/picnic-classifier

Employ transfer learning on Resnet101 to predict classes for the Picnic test dataset

Primary LanguageJupyter Notebook

Picnic Classifier

Employ transfer learning to retrain the Resnet101 model on the Picnic dataset. All layers are made trainable, under a limited learning rate.

Requirements

Upload data to Google Drive

Create a directory for your project on Google Drive. Move train.ipynb there.

Unpack the picnic dataset into the data/ subdirectory, such that we have

<picnic drive directory>/data/train.tsv
<picnic drive directory>/data/test.tsv
<picnic drive directory>/data/test/
<picnic drive directory>/data/train/

Enable GPU acceleration for notebook

Open train.ipynb on Google Colaboratory. Go to Edit > Notebook Settings > Hardware Acceleration, and select GPU.

Training and labeling test set

Edit the first cell from train.ipynb to point to the correct dataset directory. By default, it points to picnic-classifier/data. Run that cell to mount the Google Drive, you will need to type in an authorization code.

After mounting it, you can click to run all cells. After training is completed, script will automatically label the test set using the trained model. Results will be written to data/results.tsv.

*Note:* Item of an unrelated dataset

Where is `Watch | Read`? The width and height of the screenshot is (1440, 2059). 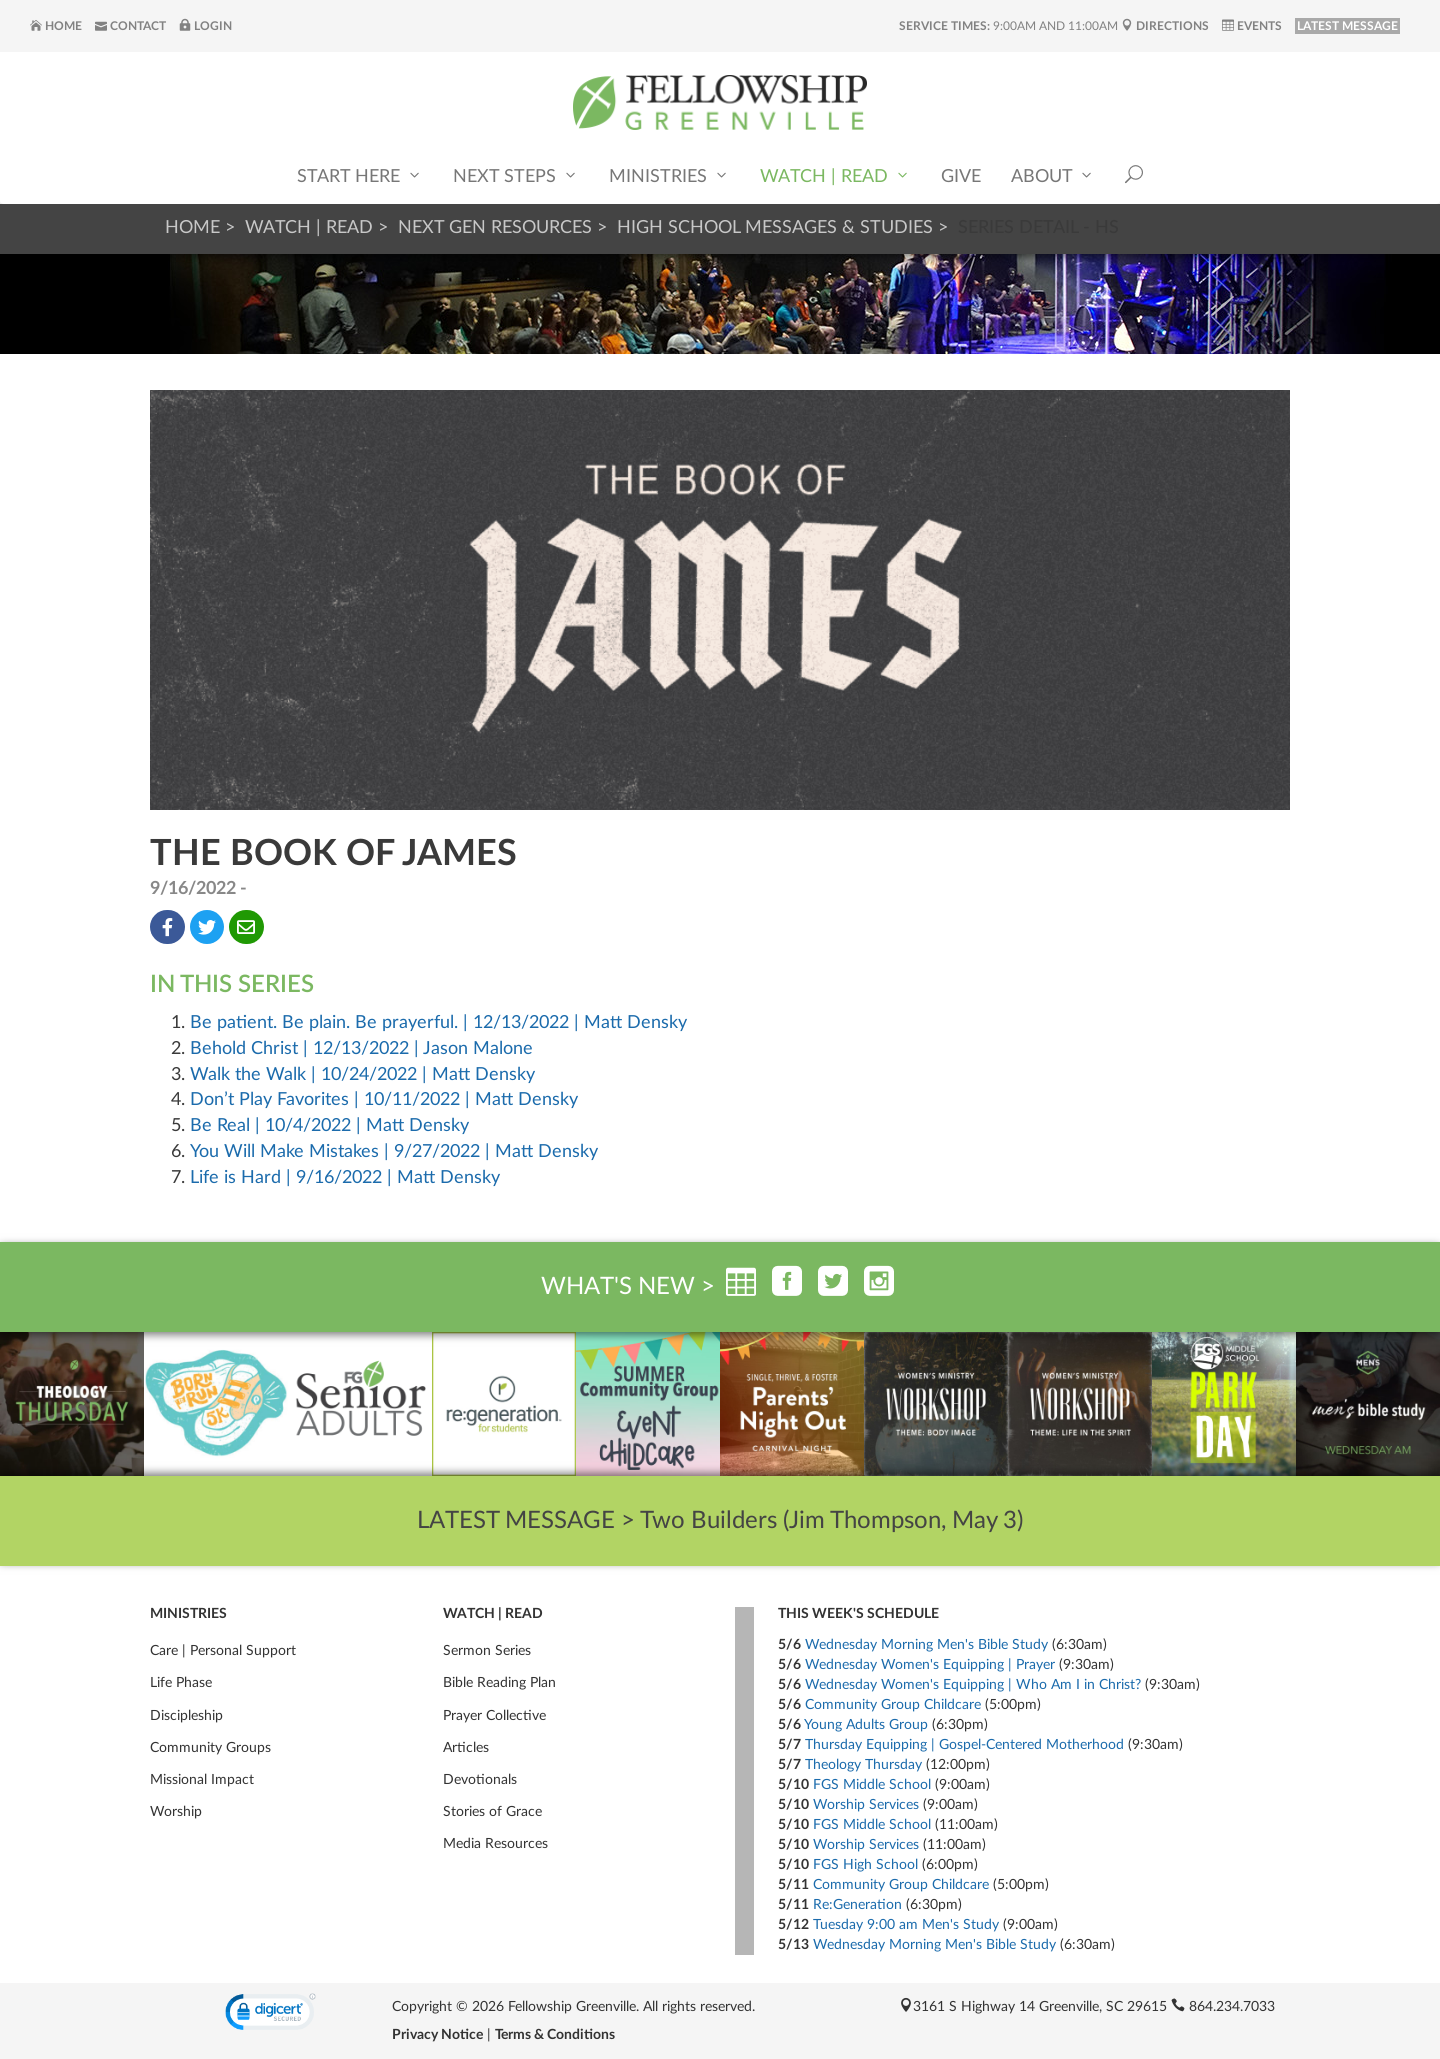 Watch | Read is located at coordinates (835, 175).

While training the model, Google Colaboratory will warn you that you are almost reaching the memory limit of the GPU. You can ignore the warning, since the script will indeed use the GPU to the limit.

Troubleshoot

Receiving Input/Output error

If you receive the following message while running the third input cell:

OSError: [Errno 5] Input/output error: '/content/gdrive/My Drive/picnic-classifier/data/train/0.png'

, first double-check the directory provided in the first cell. If it is correct, simply try re-run the notebook. Even after reporting a successful mount, Google Drive may still throw an error when trying to access the data right after authenticating.